Problem description
Up to and including the line with "L'éclairage s'éteint pendant", write out the listing from its first line, minus the pictures.
··········
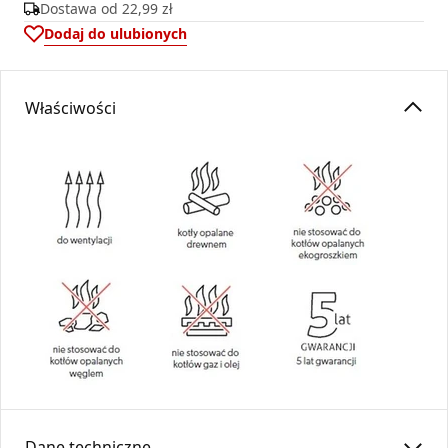
Dostawa od
22,99 zł
Dodaj do ulubionych
Właściwości
Dane techniczne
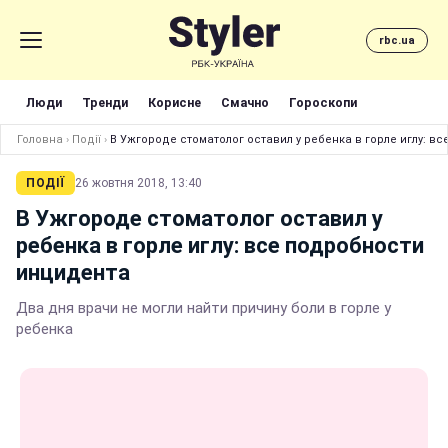
rbc.ua
Люди
Тренди
Корисне
Смачно
Гороскопи
Головна
›
Події
›
В Ужгороде стоматолог оставил у ребенка в горле иглу: в
ПОДІЇ
26 жовтня 2018, 13:40
В Ужгороде стоматолог оставил у
ребенка в горле иглу: все подробности
инцидента
Два дня врачи не могли найти причину боли в горле у
ребенка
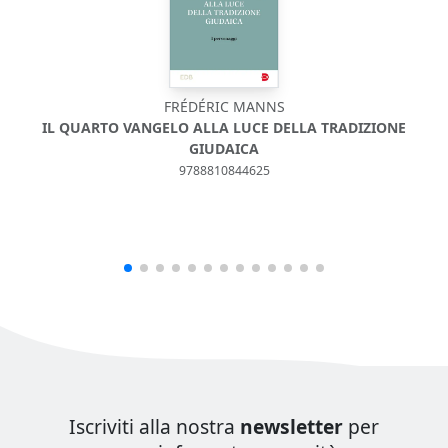
FRÉDÉRIC MANNS
IL QUARTO VANGELO ALLA LUCE DELLA TRADIZIONE
GIUDAICA
9788810844625
Iscriviti alla nostra
newsletter
per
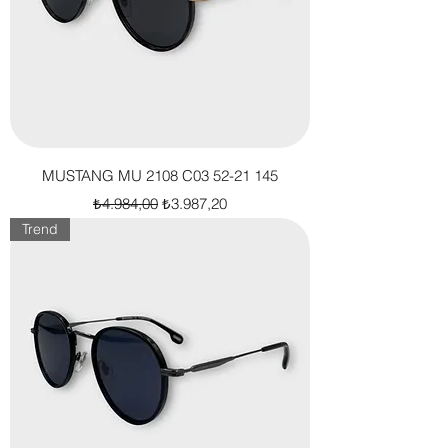
MUSTANG MU 2108 C03 52-21 145
Normal Fiyat
İndirimli Fiyat
₺4.984,00
₺3.987,20
Trend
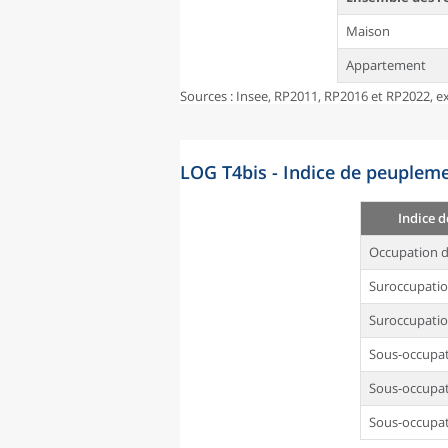
Maison
Appartement
Sources : Insee, RP2011, RP2016 et RP2022, ex
LOG T4bis - Indice de peupleme
Indice 
Occupation d
Suroccupati
Suroccupatio
Sous-occupa
Sous-occupat
Sous-occupat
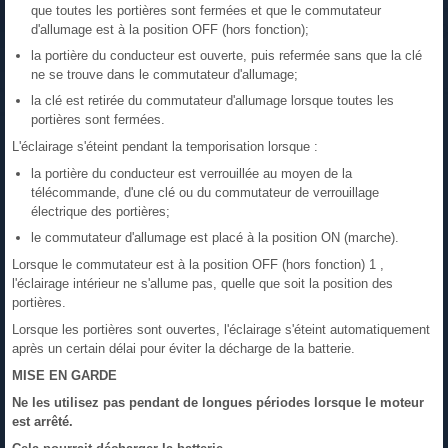
que toutes les portières sont fermées et que le commutateur
d'allumage est à la position OFF (hors fonction);
la portière du conducteur est ouverte, puis refermée sans que la clé
ne se trouve dans le commutateur d'allumage;
la clé est retirée du commutateur d'allumage lorsque toutes les
portières sont fermées.
L'éclairage s'éteint pendant la temporisation lorsque :
la portière du conducteur est verrouillée au moyen de la
télécommande, d'une clé ou du commutateur de verrouillage
électrique des portières;
le commutateur d'allumage est placé à la position ON (marche).
Lorsque le commutateur est à la position OFF (hors fonction) 1 ,
l'éclairage intérieur ne s'allume pas, quelle que soit la position des
portières.
Lorsque les portières sont ouvertes, l'éclairage s'éteint automatiquement
après un certain délai pour éviter la décharge de la batterie.
MISE EN GARDE
Ne les utilisez pas pendant de longues périodes lorsque le moteur
est arrêté.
··········
Response to the exercise
Dostawa od
22,99 zł
Dodaj do ulubionych
Właściwości
Dane techniczne
rbc.ua
Люди
Тренди
Корисне
Смачно
Гороскопи
Головна
›
Події
›
В Ужгороде стоматолог оставил у ребенка в горле иглу: в
ПОДІЇ
26 жовтня 2018, 13:40
В Ужгороде стоматолог оставил у
ребенка в горле иглу: все подробности
инцидента
Два дня врачи не могли найти причину боли в горле у
ребенка
FRÉDÉRIC MANNS
IL QUARTO VANGELO ALLA LUCE DELLA TRADIZIONE
GIUDAICA
9788810844625
Iscriviti alla nostra
newsletter
per
MUSTANG MU 2108 C03 52-21 145
Normal Fiyat
İndirimli Fiyat
₺4.984,00
₺3.987,20
Trend
Maison
Appartement
Sources : Insee, RP2011, RP2016 et RP2022, ex
LOG T4bis - Indice de peupleme
Indice 
Occupation d
Suroccupati
Suroccupatio
Sous-occupa
Sous-occupat
Sous-occupat
que toutes les portières sont fermées et que le commutateur
d'allumage est à la position OFF (hors fonction);
la portière du conducteur est ouverte, puis refermée sans que la clé
ne se trouve dans le commutateur d'allumage;
la clé est retirée du commutateur d'allumage lorsque toutes les
portières sont fermées.
L'éclairage s'éteint pendant la temporisation lorsque :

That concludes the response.